La plupart du temps, lorsqu’on aborde un sujet, c’est souvent la première fois. On peut acquérir une connaissance par la littérature, les lieux, la culture qui peuple ces lieux, l’histoire de la civilisation qui s’est emparée de ces lieux et en a fait son séjour. Les événements passés sont facilement relatés et connus.

Mais il manque quelque chose à une telle relation factuelle. Il vous faut un point de vue sur ces événements. Et ce n’est pas seulement une perspective que vous devez interroger. Un événement présente plusieurs aspects. Chaque personne liée à un événement, à un fait le relatera selon son propre regard, selon son implication personnelle dans le fait. Un même événement est vécu différemment selon les individus.

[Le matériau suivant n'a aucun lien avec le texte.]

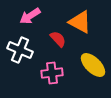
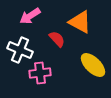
red semicircle: moved 1 px left
pink cross: moved 12 px left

Il s’avère nécessaire d’aller à la rencontre des personnes qui peuvent avoir quelque chose à dire sur votre sujet (directement ou indirectement). L’auteur d’un documentaire doit décider qui il souhaite interroger et ce qu’il attend de cette interview.

L’auteur se mettra alors à la recherche d’autorités sur son sujet qui partageront connaissance et expérience. L’auteur recherchera aussi des témoignages. Selon le sujet traité, il y a toujours des personnes qui furent plus ou moins impliquées dans un événement.

L’idée de cette quête de perspectives humaines est d’obtenir des informations différentes et surtout contradictoires. Il faudrait collecter des éléments factuels mais aussi émotionnels (car le lecteur/spectateur y est très sensible) ainsi que des opinions et idées qui seront moins subjectives, moins source d’erreurs qu’une opinion ou une idée toute faite. Par contre, les préjugés peuvent entrer dans votre discours, ne serait-ce que pour les dénoncer.

Et puis n’hésitez pas à demander à votre interlocuteur ce qu’il pense de votre travail, de votre projet. Qui sait ? Vous pourriez probablement en profiter.